EXERCISE GOAL:
Please copy, exactly as they appear below, the lines from the one containing "sanrio.com (344, 540)" through the one containing "Consent (982, 1464)".

MATERIAL SHOWN:
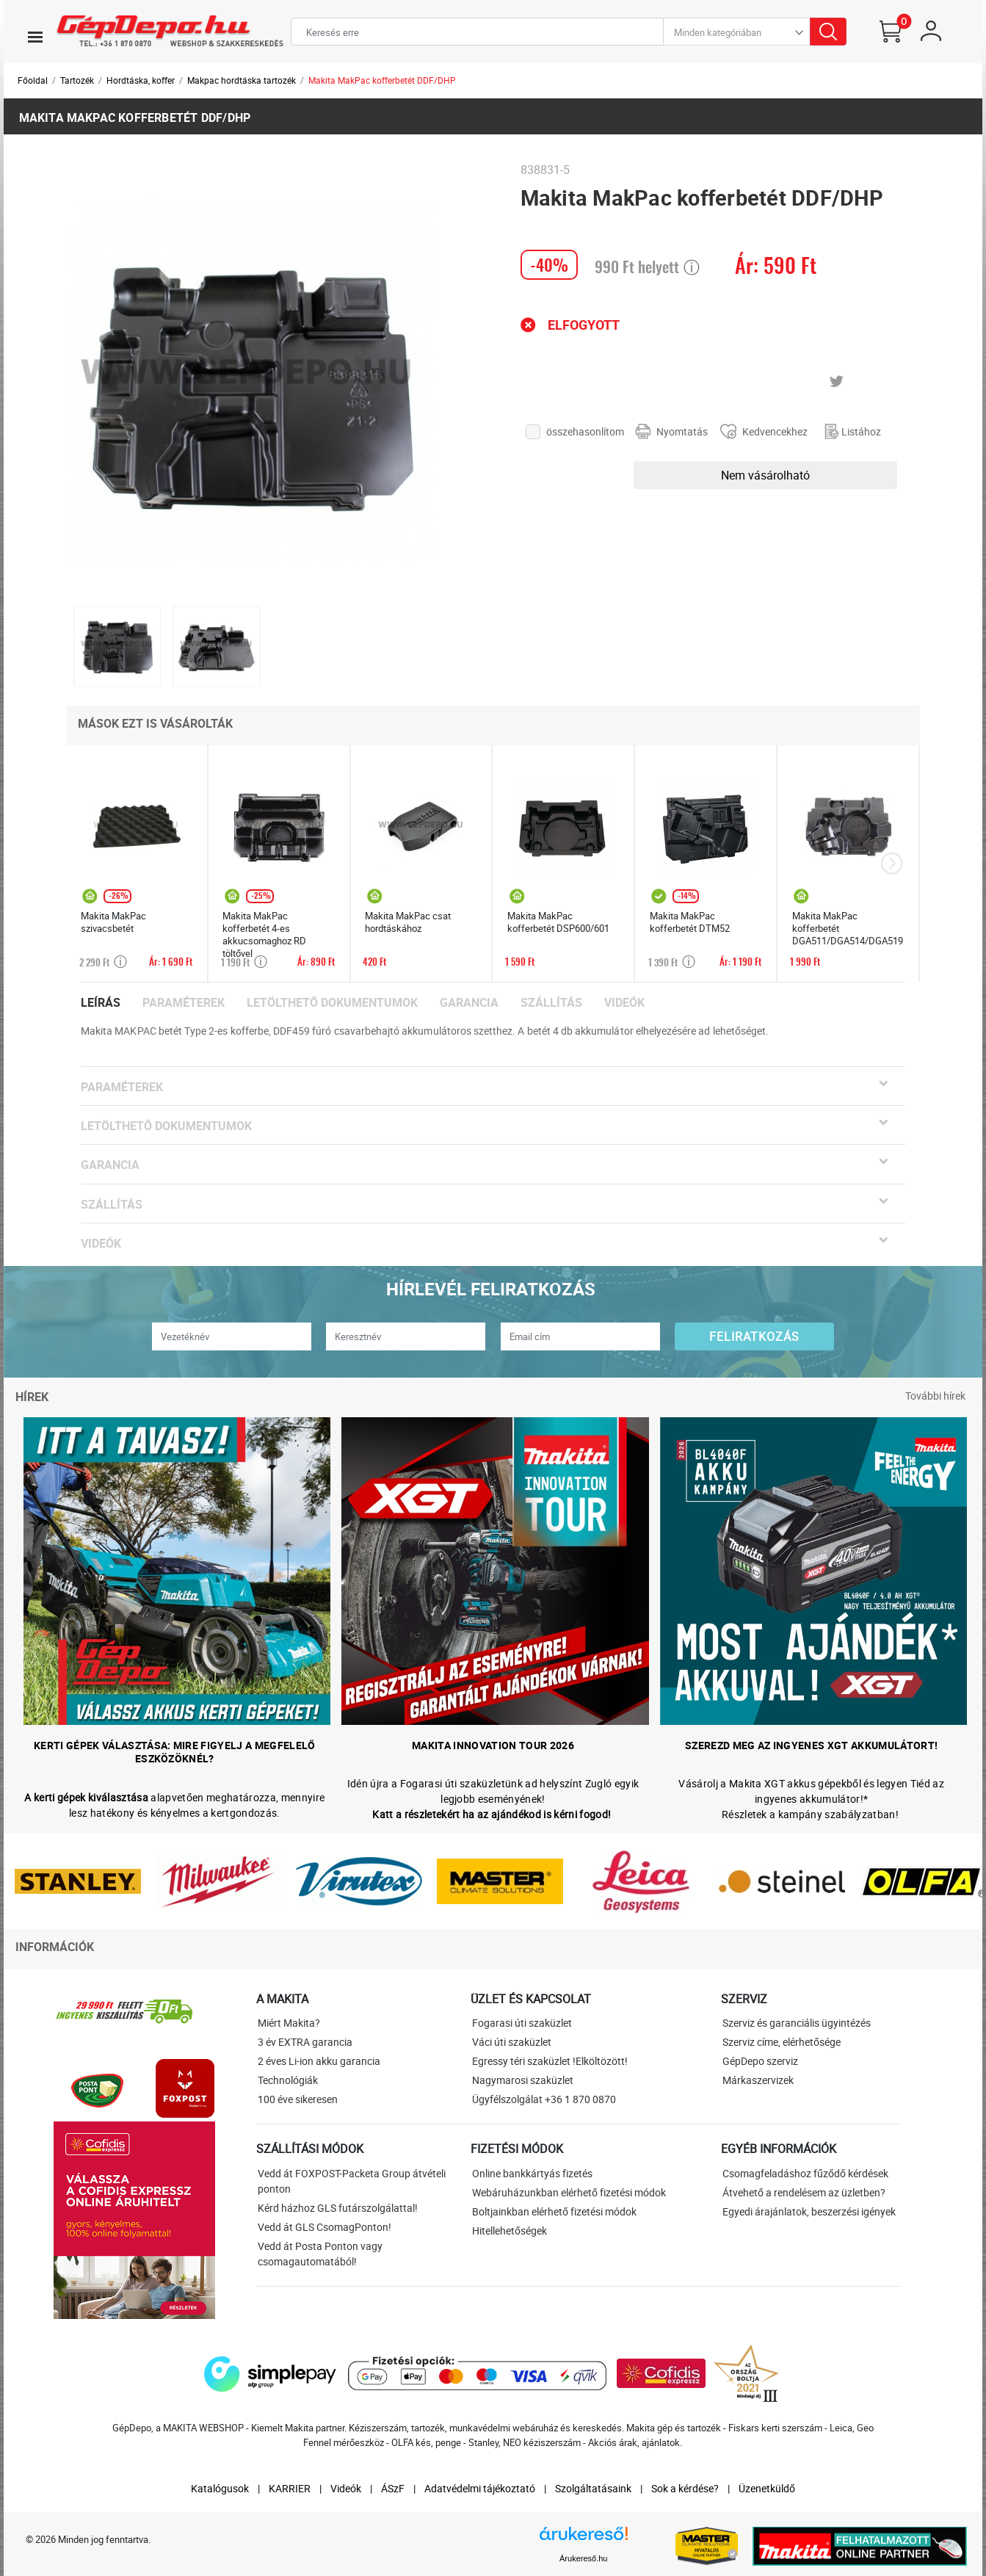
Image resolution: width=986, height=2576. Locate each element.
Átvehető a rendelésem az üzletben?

---

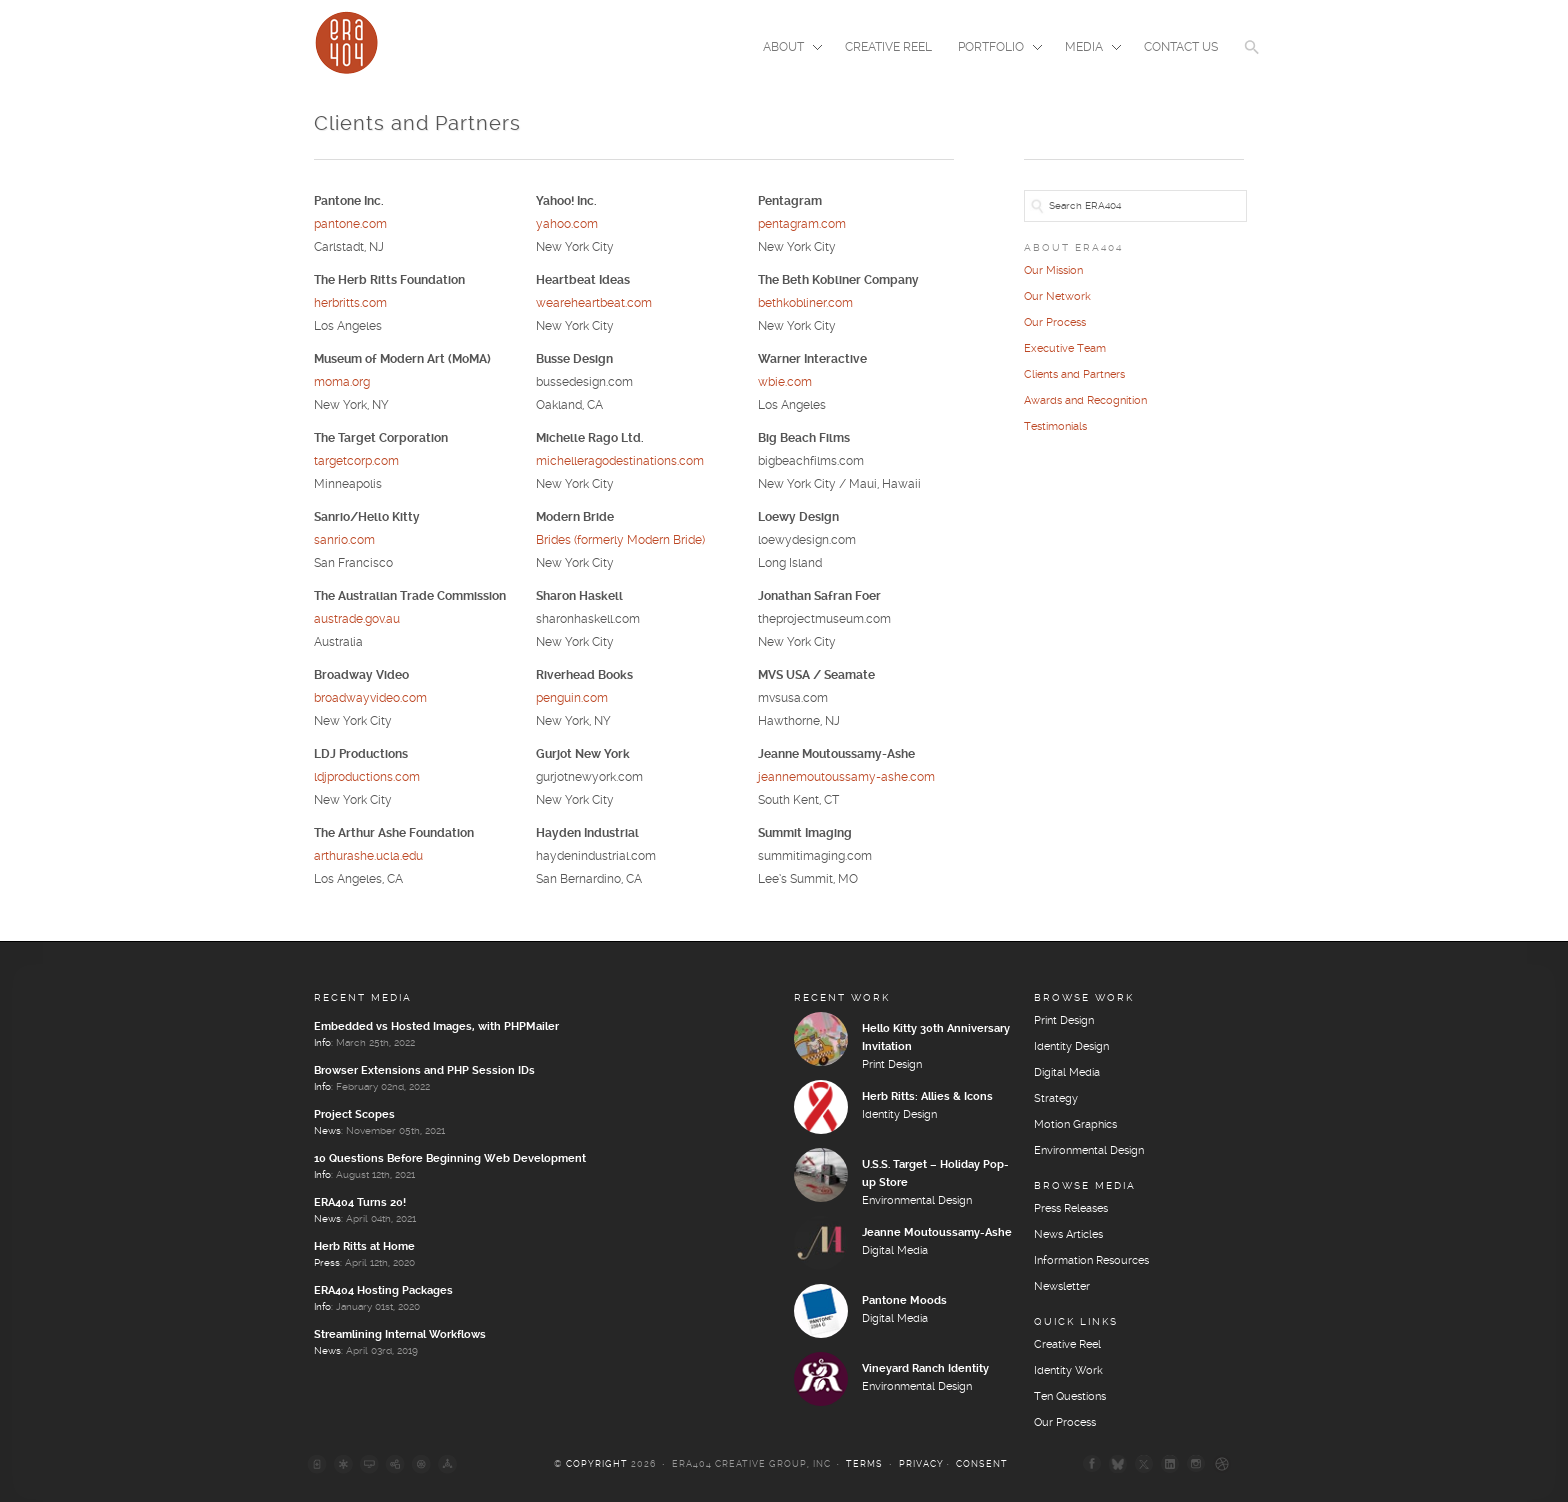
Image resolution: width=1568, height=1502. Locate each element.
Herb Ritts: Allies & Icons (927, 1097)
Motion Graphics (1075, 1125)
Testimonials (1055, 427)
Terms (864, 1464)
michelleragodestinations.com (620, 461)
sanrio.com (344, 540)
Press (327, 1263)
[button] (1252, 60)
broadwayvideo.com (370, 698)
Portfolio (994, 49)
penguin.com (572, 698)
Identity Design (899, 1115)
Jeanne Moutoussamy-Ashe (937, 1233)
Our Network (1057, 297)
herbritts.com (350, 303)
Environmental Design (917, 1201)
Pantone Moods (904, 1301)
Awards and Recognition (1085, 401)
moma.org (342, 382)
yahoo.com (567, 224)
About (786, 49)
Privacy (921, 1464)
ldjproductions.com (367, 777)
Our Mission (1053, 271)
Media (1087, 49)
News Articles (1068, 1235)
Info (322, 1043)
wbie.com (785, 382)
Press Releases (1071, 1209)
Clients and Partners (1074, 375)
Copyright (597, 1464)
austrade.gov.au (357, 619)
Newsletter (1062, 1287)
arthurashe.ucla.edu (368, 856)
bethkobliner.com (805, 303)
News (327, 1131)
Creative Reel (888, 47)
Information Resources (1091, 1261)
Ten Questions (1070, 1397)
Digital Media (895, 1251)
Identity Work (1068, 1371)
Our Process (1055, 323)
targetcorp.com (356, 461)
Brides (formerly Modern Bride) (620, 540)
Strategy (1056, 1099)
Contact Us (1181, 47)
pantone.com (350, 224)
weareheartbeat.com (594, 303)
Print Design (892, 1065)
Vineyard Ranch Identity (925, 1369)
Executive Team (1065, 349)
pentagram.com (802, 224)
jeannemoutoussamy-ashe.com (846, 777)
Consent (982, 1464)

RESULT OF THE TASK:
sanrio.com (344, 540)
Press (327, 1263)
[button] (1252, 60)
broadwayvideo.com (370, 698)
Portfolio (994, 49)
penguin.com (572, 698)
Identity Design (899, 1115)
Jeanne Moutoussamy-Ashe (937, 1233)
Our Network (1057, 297)
herbritts.com (350, 303)
Environmental Design (917, 1201)
Pantone Moods (904, 1301)
Awards and Recognition (1085, 401)
moma.org (342, 382)
yahoo.com (567, 224)
About (786, 49)
Privacy (921, 1464)
ldjproductions.com (367, 777)
Our Mission (1053, 271)
Media (1087, 49)
News Articles (1068, 1235)
Info (322, 1043)
wbie.com (785, 382)
Press Releases (1071, 1209)
Clients and Partners (1074, 375)
Copyright (597, 1464)
austrade.gov.au (357, 619)
Newsletter (1062, 1287)
arthurashe.ucla.edu (368, 856)
bethkobliner.com (805, 303)
News (327, 1131)
Creative Reel (888, 47)
Information Resources (1091, 1261)
Ten Questions (1070, 1397)
Digital Media (895, 1251)
Identity Work (1068, 1371)
Our Process (1055, 323)
targetcorp.com (356, 461)
Brides (formerly Modern Bride) (620, 540)
Strategy (1056, 1099)
Contact Us (1181, 47)
pantone.com (350, 224)
weareheartbeat.com (594, 303)
Print Design (892, 1065)
Vineyard Ranch Identity (925, 1369)
Executive Team (1065, 349)
pentagram.com (802, 224)
jeannemoutoussamy-ashe.com (846, 777)
Consent (982, 1464)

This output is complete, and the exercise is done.